Pregnancy, endometriosis and preeclampsia
The question After one year my wife (who has endometriosis) got pregnant. We are looking for information on the effect of pregnancy upon endometriosis : is there a risk that endometriosis can grow. .
The answer
effect of a pregnancy upon endometriosis.
Pregnancy makes endometriosis and the endometrium decidualise ie both become less active, and endometriosis cause less pain.
Deep endometriosis can increase slightly in size since decidualised cells are slightly bigger. Only when there is a very big nodule with over 90% occlusion of the bowel, there is some risk of a complete occlusion. Therefore these women should be operated before pregnancy. All the others can be happy to be pregnant and forget temperarily about endometriosis.
After the pregnancy, endometriosis reactivates
Most important is to know that a pregnancy does not increase endometriosis ; it however also does not cure endometriosis.
effect of endometriosis upon the pregnancy : None
Recently (Endometriosis, assisted reproduction technology, and risk of adverse pregnancy outcome Olof Stephansson Helle Kieler, Fredrik Granath1, and Henrik Falconer, Human Reproduction, Vol.24, 2341–2347, 2009) a weak association between endometriosis and delivery before 37 weeks (OR 1.33 ) and increased cesarian section rate (OR 1.43) and preeclampsia (OR 1.13) was reported based upon a retrospective Swedish nationwide study. This article unfortunately has been taken up since to scare women with endometriosis and to advise them to get additional antinatal care.
I consider this as another article with overstretched conclusions and an example that interpretation of research data should be done carefully. First all associations are weak and significant only because of the extremely large sample size. Second this type of retrospective population based study has to be interpreted very careful since the diagnosis of endometriosis was not that clear. Third the increase in preeclamsia is the opposite of another much more solid article, demonstrating a decrease in preeclampsia (Hum Reprod. 2007 Jun;22(6):1725-9. Epub 2007 Apr 23.Endometriosis is associated with a decreased risk of pre-eclampsia. Brosens IA, De Sutter P, Hamerlynck T, Imeraj L, Yao Z, Cloke B, Brosens JJ, Dhont M.) Reality probably is that as is well known, women with a rather long history of infertility, overall are slightly older, and the gynaecologist tend to be more careful and to perform more cesarian sections. In conclusion today I do not see any argument why women with endometriosis should have more antinatal care neither why women with endometriosis should be considered to have an increased risk.
Prof P.R. Koninckx


November 25th, 2009 at 6:01 pm
While endometriosis is a lesion defined by the presence of endometrium-like tissue outside the uterus, it also shows a variable response to ovarian steroids by proliferation, decidualization, bleeding and at the end of reproductive life regression and atrophy. During treatment with progestogens the lesion may become decidualized and small lesions even invisible. Pregnancy has been suggested as the optimal prophylactic treatment for endometriosis as symptoms and signs regress during gestation and for varying periods thereafter. The regression is probably due to a combination of anovulation and amenorrhea as well as decidualization of functional endometriotic tissue resulting in apoptosis and death of the cells. For this reason pseudopregnancy for 6 months was advocated in 1975 by Kistner as the treatment of choice, and he recommended short periods of pseudopregnancy after conservative surgery if not all areas of endometriosis could be excised.
However, the relationship between endometriosis and pregnancy appears to be more complex than previously assumed. First, spontaneous hemoperitoneum in pregnancy (SHiP) has been recognized for more than a century as a relatively rare complication during the second half of pregnancy with a high fetal mortality rate. In recent reports SHiP is increasingly linked with bleeding at the site of decidualized endometriotic implants on the surface of the uterus or parametrium. The complication may occur in pregnancy after in vitro-fertilization as well as excisional surgery. Early diagnosis is essential to prevent fetal mortality. Early diagnosis and coagulation of the haemorrhagic site can allow continuation of pregnancy till term.
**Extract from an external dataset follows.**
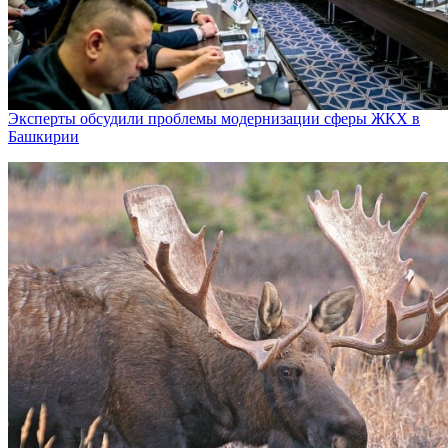
Эксперты обсудили проблемы модернизации сферы ЖКХ в
Башкирии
Second, recent publications suggest that endometriosis increases the risk of late miscarriage and preterm birth. Placental bed biopsy studies have shown that preterm birth with or without rupture of the membranes is associated with incomplete transformation of the spiral arteries. This could suggest that women with endometriosis are at risk for defective deep placentation and decidual ischaemia. Retrospective studies have shown conflicting data on the association between endometriosis and the risk of preeclampsia. Therefore, prospective clinical studies are needed to determine whether women with endometriosis are at increased risk of defective deep placentation and complications such as preterm birth and pre-eclamspia.